An unexpected peal of laughter floated back to her, then silence.
Wearily, she trudged on. Already they had forgotten her, and her ankh . Almost she could envy them. Her responsibilities weighed heavily upon her. She had not laughed since the Hudson.
According to her goggles, there was a supply cache in Philadelphia. Once there, they could go back on full rations again.
The tents were bright mushrooms in the clearing. Work-to-Death lay dying within one of them. The women had gone off with the men into the bush. Even in this ungodly heat and humidity they were unable or unwilling to curb their bestial lusts.
Judith sat outside with the offworlder, the refrigeration stick turned up just enough to take the edge off the afternoon heat. To get him talking, she asked, “Why did you come to Earth? There is nothing here worth all your suffering. Were I you, I’d’ve turned back long ago.”
For a long moment the offworlder struggled to gear down his complex thoughts into terms Judith could comprehend. At last he said, “Consider evolution. Things do not evolve from lower states to higher, as the ancients believed, with their charts which began with a fish crawling up upon the land and progressed on to mammals, apes, Neanderthals, and finally men. Rather, an organism evolves to fit its environment. An ape cannot live in the ocean. A human cannot brachiate. Each thrives in its own niche.
“Now consider posthumanity. Our environment is entirely artificial—floating cities, the Martian subsurface, the Venusian and Jovian bubbles. Such habitats require social integration of a high order. A human could survive within them, possibly, but she would not thrive. Our surround is self-defined and therefore within it we are the pinnacle of evolution.”

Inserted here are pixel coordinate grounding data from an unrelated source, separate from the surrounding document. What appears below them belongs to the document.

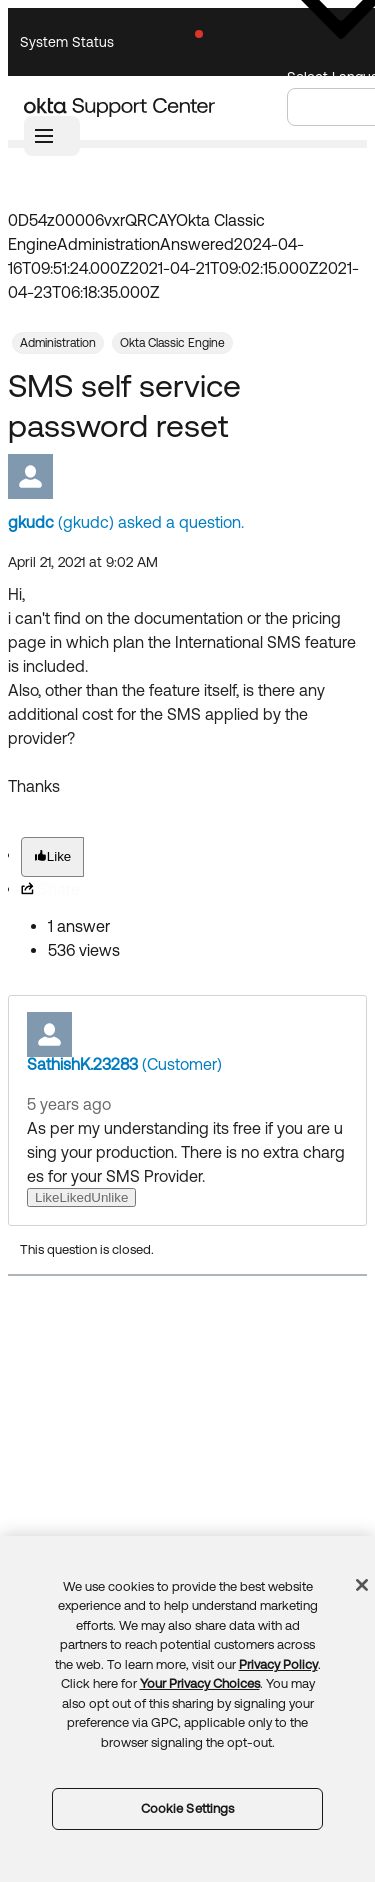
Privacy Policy (278, 1664)
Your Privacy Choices (200, 1683)
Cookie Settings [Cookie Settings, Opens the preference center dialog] (188, 1808)
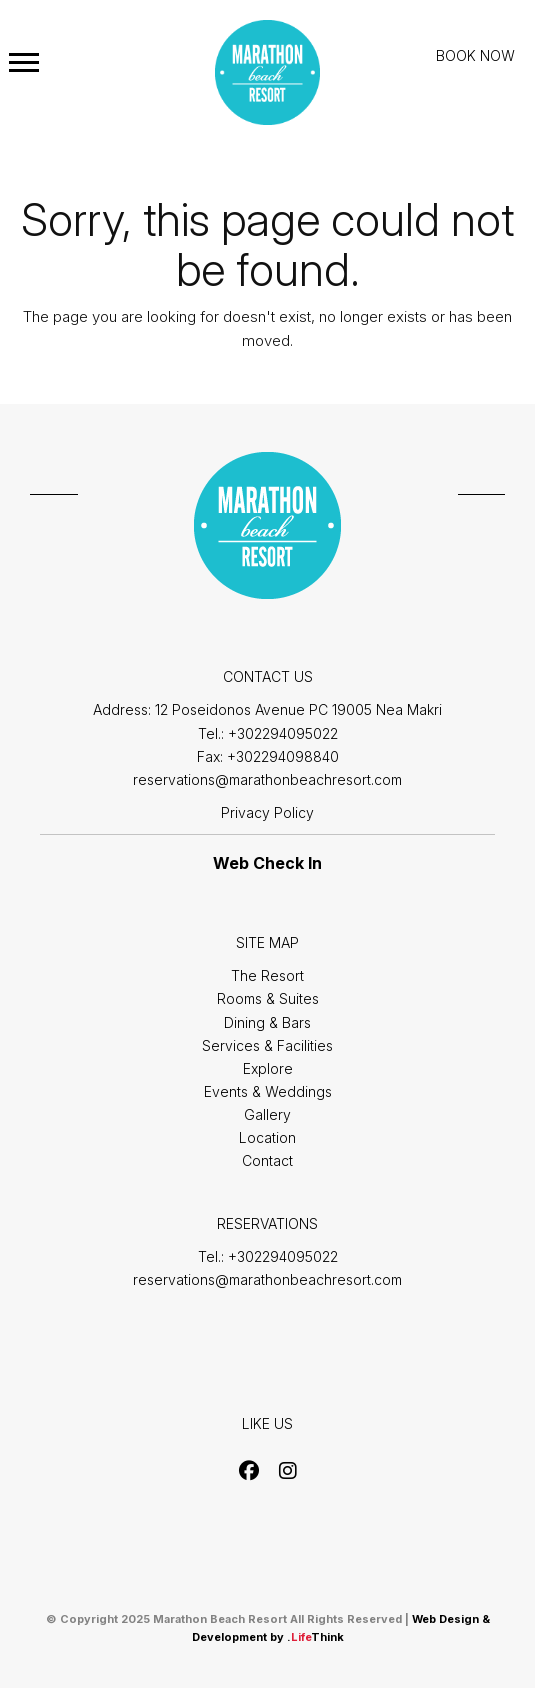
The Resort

As he spoke, his hands twitched with the suppressed urge to amplify and clarify his words with the secondary emotive language offworlders employed in parallel with the spoken. Thinking, of course, that she did not savvy handsign. But as her facility with it was minimal, Judith did not enlighten him.
“Now imagine a being with more-than-human strength and greater-than-posthuman intellect. Such a creature would be at a disadvantage in the posthuman environment. She would be an evolutionary dead end. How then could she get any sense of herself, what she could do, and what she could not?”